» INSTRUCTIONS FOR THE TASK
Where a line in the listing below holds "parte", add it to the tally, and reply with that tally alone.

"""

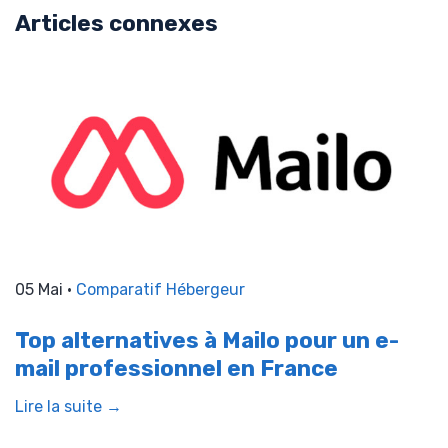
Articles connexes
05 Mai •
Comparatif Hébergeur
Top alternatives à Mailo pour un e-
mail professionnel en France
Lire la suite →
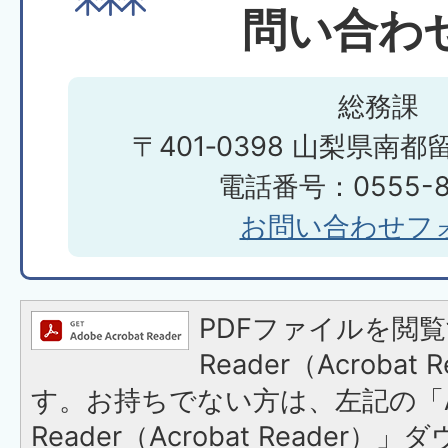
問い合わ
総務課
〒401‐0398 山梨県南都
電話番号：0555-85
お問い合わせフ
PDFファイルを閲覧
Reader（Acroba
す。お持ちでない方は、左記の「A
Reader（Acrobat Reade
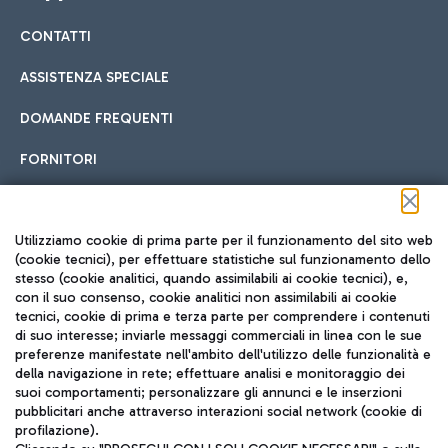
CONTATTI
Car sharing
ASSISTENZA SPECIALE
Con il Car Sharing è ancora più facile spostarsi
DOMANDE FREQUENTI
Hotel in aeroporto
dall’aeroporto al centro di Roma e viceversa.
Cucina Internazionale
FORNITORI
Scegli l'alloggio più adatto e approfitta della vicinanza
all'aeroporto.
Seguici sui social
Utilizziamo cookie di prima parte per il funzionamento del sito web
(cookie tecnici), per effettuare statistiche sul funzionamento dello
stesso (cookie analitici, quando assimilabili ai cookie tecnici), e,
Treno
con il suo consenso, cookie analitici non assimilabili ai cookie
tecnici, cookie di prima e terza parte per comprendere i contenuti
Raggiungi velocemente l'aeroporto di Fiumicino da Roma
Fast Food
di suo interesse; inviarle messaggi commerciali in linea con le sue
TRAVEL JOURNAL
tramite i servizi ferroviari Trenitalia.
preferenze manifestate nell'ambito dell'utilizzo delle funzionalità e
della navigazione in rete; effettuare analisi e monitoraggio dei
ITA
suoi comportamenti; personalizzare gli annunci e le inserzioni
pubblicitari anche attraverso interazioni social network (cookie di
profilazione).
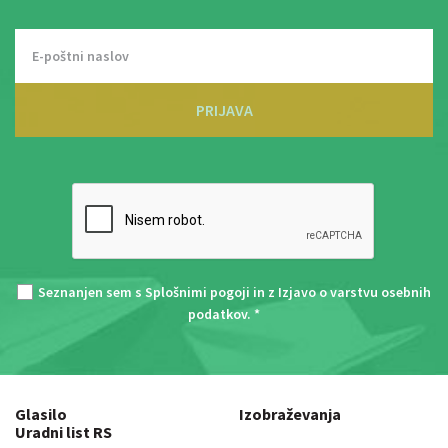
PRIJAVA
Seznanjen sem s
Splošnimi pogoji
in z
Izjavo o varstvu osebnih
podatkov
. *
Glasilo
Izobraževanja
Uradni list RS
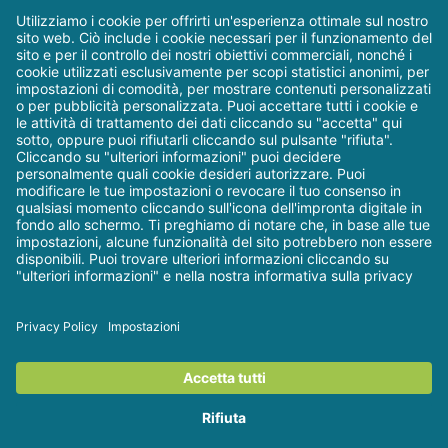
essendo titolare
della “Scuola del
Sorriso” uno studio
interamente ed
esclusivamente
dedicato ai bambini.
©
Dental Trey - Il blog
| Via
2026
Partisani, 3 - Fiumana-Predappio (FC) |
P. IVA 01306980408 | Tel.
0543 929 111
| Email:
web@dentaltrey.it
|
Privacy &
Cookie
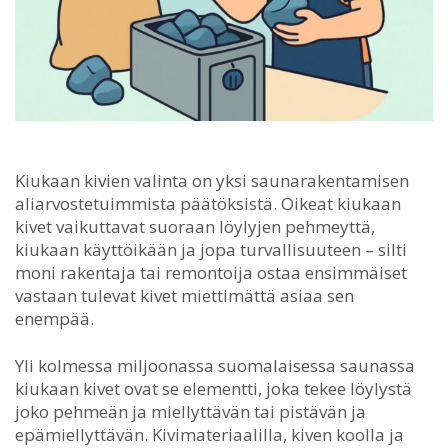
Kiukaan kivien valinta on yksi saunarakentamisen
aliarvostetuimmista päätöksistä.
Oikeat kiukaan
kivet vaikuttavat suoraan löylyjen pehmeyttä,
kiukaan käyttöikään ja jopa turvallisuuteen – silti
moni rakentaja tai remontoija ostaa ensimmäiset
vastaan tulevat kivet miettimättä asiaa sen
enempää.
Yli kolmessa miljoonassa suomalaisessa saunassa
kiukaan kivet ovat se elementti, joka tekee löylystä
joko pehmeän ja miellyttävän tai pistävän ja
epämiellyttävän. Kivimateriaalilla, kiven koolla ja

"""
"""

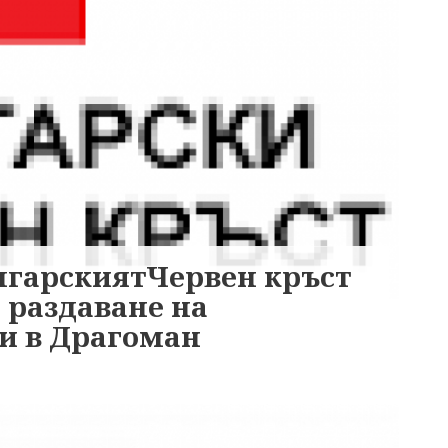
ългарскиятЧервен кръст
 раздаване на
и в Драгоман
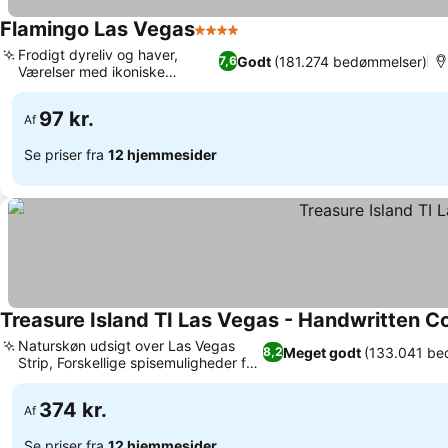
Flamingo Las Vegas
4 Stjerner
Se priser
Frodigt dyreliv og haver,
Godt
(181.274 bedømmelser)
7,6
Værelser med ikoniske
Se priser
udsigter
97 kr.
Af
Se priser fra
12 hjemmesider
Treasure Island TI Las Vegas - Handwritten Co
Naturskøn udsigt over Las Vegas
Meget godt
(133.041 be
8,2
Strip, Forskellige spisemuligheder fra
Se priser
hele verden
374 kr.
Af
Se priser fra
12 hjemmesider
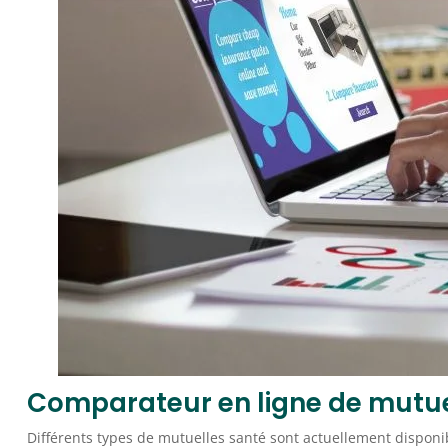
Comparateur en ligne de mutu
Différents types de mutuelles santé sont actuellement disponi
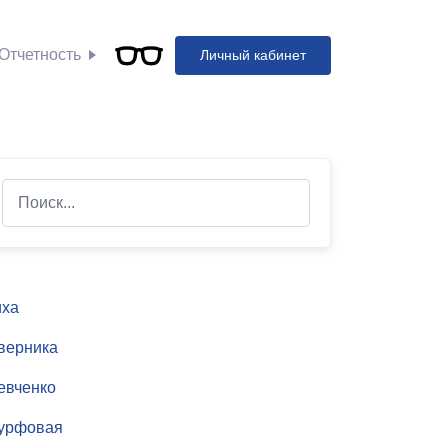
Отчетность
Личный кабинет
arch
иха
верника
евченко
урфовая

"""

» RESPONSE
2